Man, after he got his shit washed up, he was so going to put a turtleneck on. His face was f*cked-up, but maybe that could be explained away by his having been in a fight with the enemy. Turning himself into a black-and-blue canvas from head to foot?

Not so much.

Hanging his head and letting the water run off his nose and chin, he tried desperately to go back to the numb floats he’d had in the car, but with the pain fading, his drug of choice was losing its grip on him and the world was getting too clear again.

God, the sense of being out of control and pissed off choked him sure as if there were hands around his throat.

Fucking Butch. Do-gooder, nosy-ass, interfering son of a bitch.

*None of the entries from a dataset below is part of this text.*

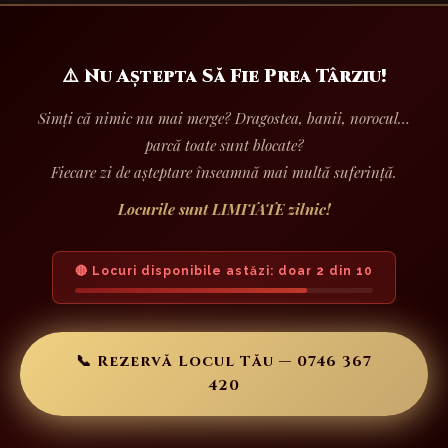
⚠️ Nu Aștepta Să Fie Prea Târziu!
Simți că nimic nu mai merge? Dragostea, banii, norocul…
parcă toate sunt blocate?
Fiecare zi de așteptare înseamnă mai multă suferință.
Locurile sunt LIMITATE zilnic!
🔴 Locuri disponibile astăzi: doar 2 din 10
📞 Rezervă Locul Tău — 0746 367
420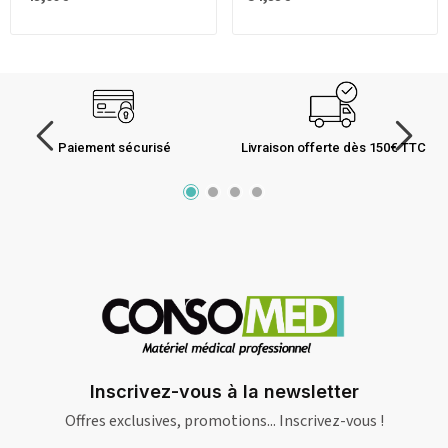
Paiement sécurisé
Livraison offerte dès 150€ TTC
Inscrivez-vous à la newsletter
Offres exclusives, promotions... Inscrivez-vous !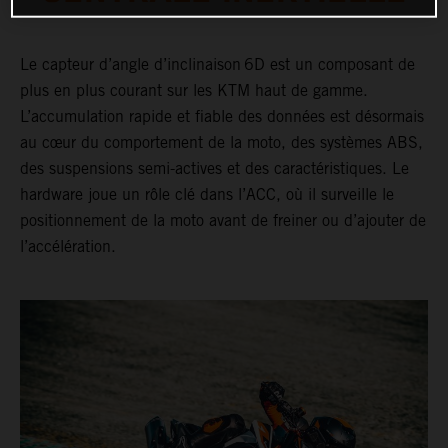
Le capteur d’angle d’inclinaison 6D est un composant de
plus en plus courant sur les KTM haut de gamme.
L’accumulation rapide et fiable des données est désormais
au cœur du comportement de la moto, des systèmes ABS,
des suspensions semi-actives et des caractéristiques. Le
hardware joue un rôle clé dans l’ACC, où il surveille le
positionnement de la moto avant de freiner ou d’ajouter de
l’accélération.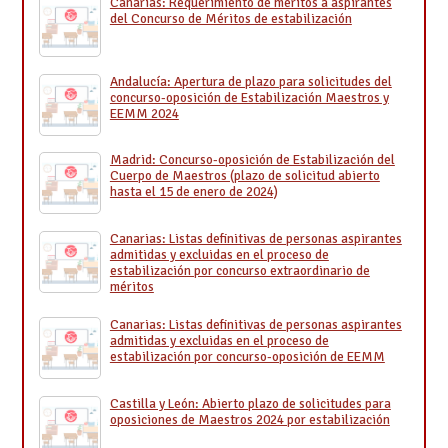
Canarias: Requerimiento de méritos a aspirantes
del Concurso de Méritos de estabilización
Andalucía: Apertura de plazo para solicitudes del
concurso-oposición de Estabilización Maestros y
EEMM 2024
Madrid: Concurso-oposición de Estabilización del
Cuerpo de Maestros (plazo de solicitud abierto
hasta el 15 de enero de 2024)
Canarias: Listas definitivas de personas aspirantes
admitidas y excluidas en el proceso de
estabilización por concurso extraordinario de
méritos
Canarias: Listas definitivas de personas aspirantes
admitidas y excluidas en el proceso de
estabilización por concurso-oposición de EEMM
Castilla y León: Abierto plazo de solicitudes para
oposiciones de Maestros 2024 por estabilización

Ten minutes later, he stepped out, grabbed a black towel, and stemmed-to-sterned the terry cloth as he walked into the bedroom. Popping open his closet, he willed a black candle on and . . . got an eyeful of wife-beaters. And leathers. Which was what happened to your wardrobe when you fought for a living and slept naked.

Not a turtleneck in sight.

Well, maybe the damage wasn’t so bad—

A quick pivot to the mirror on the back of the door and even he had to pause. He looked like he’d been clawed by Rhage’s beast, great stripes of angry red welts wrapping around his torso and pouring over his shoulders and his pecs. His face was a f*cking joke, one eye so swollen that the lid was nearly inoperable . . . his lower lip split deep . . . his jaw looking like he was a squirrel stashing nuts.